San Francisco A Pioneer In Hiring Gays As Police

SAN FRANCISCO - Mitch Grobeson patrols the streets of San Francisco with a soul stretched between two worlds. He's a cop. And he's gay.

It's Friday night in the Mission District, the gay and lesbian Tenderloin. This is Grobeson's beat from sundown to dawn - drug busts to drunk tanks, robberies to hate crimes, chasing down men bashing men in dark parks because of their sexual choice.

Ahead of Grobeson is a burly man strutting his stuff in black fishnet hose, a Mae West wig and blue eyeshadow, blending in perfectly on a sidewalk overflowing with excess, flourishing amid San Francisco's famed tolerance.

"Welcome to the Castro," says Grobeson as he walks through what is perhaps the most famous gay neighborhood in the world, a setting that has become a testing ground for how well two politically powerful forces in a major city - gays and the police department - can work together.

San Francisco's Police Department now includes more than 150 officers who identify themselves as gay.
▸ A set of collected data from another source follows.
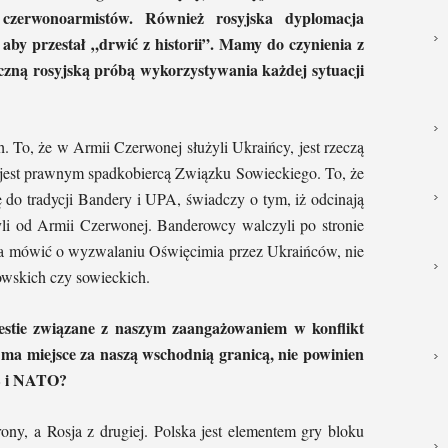
 czerwonoarmistów. Również rosyjska dyplomacja
aby przestał „drwić z historii”. Mamy do czynienia z
czną rosyjską próbą wykorzystywania każdej sytuacji
h. To, że w Armii Czerwonej służyli Ukraińcy, jest rzeczą
a jest prawnym spadkobiercą Związku Sowieckiego. To, że
 do tradycji Bandery i UPA, świadczy o tym, iż odcinają
zyli od Armii Czerwonej. Banderowcy walczyli po stronie
na mówić o wyzwalaniu Oświęcimia przez Ukraińców, nie
owskich czy sowieckich.
estie związane z naszym zaangażowaniem w konflikt
ż ma miejsce za naszą wschodnią granicą, nie powinien
UE i NATO?
ony, a Rosja z drugiej. Polska jest elementem gry bloku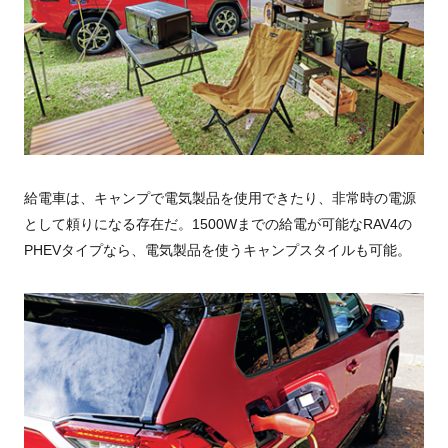
給電車は、キャンプで電気製品を使用できたり、非常時の電源
として頼りになる存在だ。1500Wまでの給電が可能なRAV4の
PHEVタイプなら、電気製品を使うキャンプスタイルも可能。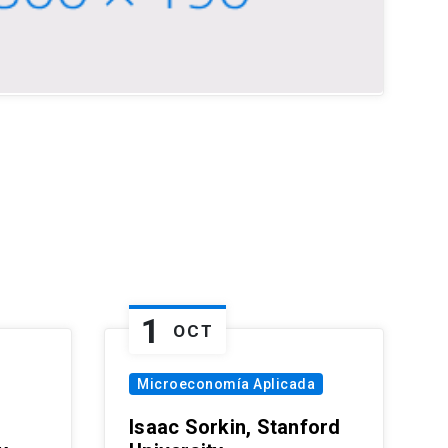
1
OCT
Microeconomía Aplicada
Isaac Sorkin, Stanford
But in most cities throughout the country, the coming out of gay and lesbian officers is still a likely invitation for harassment and discrimination from within the department.
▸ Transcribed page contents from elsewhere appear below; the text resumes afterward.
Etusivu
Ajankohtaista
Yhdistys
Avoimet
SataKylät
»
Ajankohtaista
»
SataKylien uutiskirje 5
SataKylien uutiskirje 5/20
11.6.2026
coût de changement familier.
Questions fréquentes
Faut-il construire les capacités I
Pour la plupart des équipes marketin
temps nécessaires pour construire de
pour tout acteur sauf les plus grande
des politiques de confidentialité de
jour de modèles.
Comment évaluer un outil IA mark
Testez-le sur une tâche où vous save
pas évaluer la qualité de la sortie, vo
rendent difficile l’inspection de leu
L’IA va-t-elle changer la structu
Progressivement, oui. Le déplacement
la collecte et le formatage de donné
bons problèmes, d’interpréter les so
"That's not something that's going to be very easily accepted - it's not going to be a 90-day quick fix," Minneapolis Police Chief John Laux said last month in appealing for more understanding between gays and his department.

While some police departments, such as Los Angeles, still raid gay bars in hopes of arresting men for sodomy, San Francisco has been aggressively recruiting gays and lesbians to join its 1,700-member force for 10 years. The department has developed a mandatory sensitivity-training course for recruits. A lesbian sits on the city's police-civilian review board to make sure police brutality against gays and lesbians isn't overlooked.

"The message is that it's OK to hate me and OK to hate my lifestyle in your private life, but the minute you put on that uniform it is not OK to discriminate," said Grobeson, 32.

Grobeson's career was destroyed in Los Angeles only to be resurrected in a San Francisco department willing to accept someone based on performance instead of lifestyle.

He had worked one of the toughest neighborhoods in the country, south-central Los Angeles, as a sergeant supervising a patrol team, earning commendations for bravery.

But "hundreds of officers would hear my calls on the radio and I'd get no backup because I was gay," he said. "When Rock Hudson was dying, they hung up his poster on my locker. In one year, they hung 48 anti-gay banners signed by cops. I was the president of my recruiting class and graduated No. 1. And they told me I had to see a psychologist because I was sick."

Grobeson was the first openly gay officer in the LAPD, coming out in 1985. After three years of harassment, he left and headed to San Francisco, where he joined the force after 18 months of unemployment, taking a $30,000 pay cut. "Being a cop is what I'm all about. I proved it there and I'm proving it here," he said.

"I don't care if they're black, white, pink or polka dot," said Sgt. Dan Linehan, Grobeson's blunt supervisor. "I don't care what sex they are or who they like to have sex with. The bottom line to me is competency. That's what I ask when he or she gets into the squad. There are straight cops who can't do the job just like there are gay and lesbian cops who can't do the job. And there are all those kinds of people who can do the job.

"When women first came on the force 15, 16 years ago, guys were very suspicious of working with a woman because they wondered if she could do the job and defend her partner. But I've never heard anybody say that about working with a gay cop. I think it's been harder on women, personally. I don't think a cop is gonna mind working with a cop who's 6-foot-5 and 210 pounds and happens to be gay - as long as that guy is capable of saving his partner's life. Grobeson can take care of himself."

For eight hours, Lea Militello puts San Francisco police recruits through some very uncomfortable moments.

She asks the recruits to come up with every stereotype they can think of to describe gays and lesbians. "I dare them to try to describe something I haven't heard. They can't think of one I haven't heard.

"Then I ask how many think those terms should be used.

"There's silence. Then it's my turn. I tell them that while it's perfectly all right to have these kinds of feelings in their private life, they must leave those feelings at home and do the job the uniform represents.

"The idea is to demystify homosexuality. The recruits ask everything from what we do in bed - does anal sex hurt? - to being part of the community. A drag queen, a transvestite, corporate women who're lesbians, a lesbian grandmother - everybody from A to Z in the gay and lesbian community is brought in. It makes a difference. You see some people change in a short period of time. Not all, but some."

Militello is now the department's liaison for gay and lesbian officers. Her office is directly across the hall from the chief's, and she doesn't have to thread her way through gatekeepers for an audience.

This year, the chief rode in the city's Gay Pride Day parade, and gay and lesbian officers were allowed to march in their uniforms on city time.

"I think it shows we're out there doing the job," Militello said.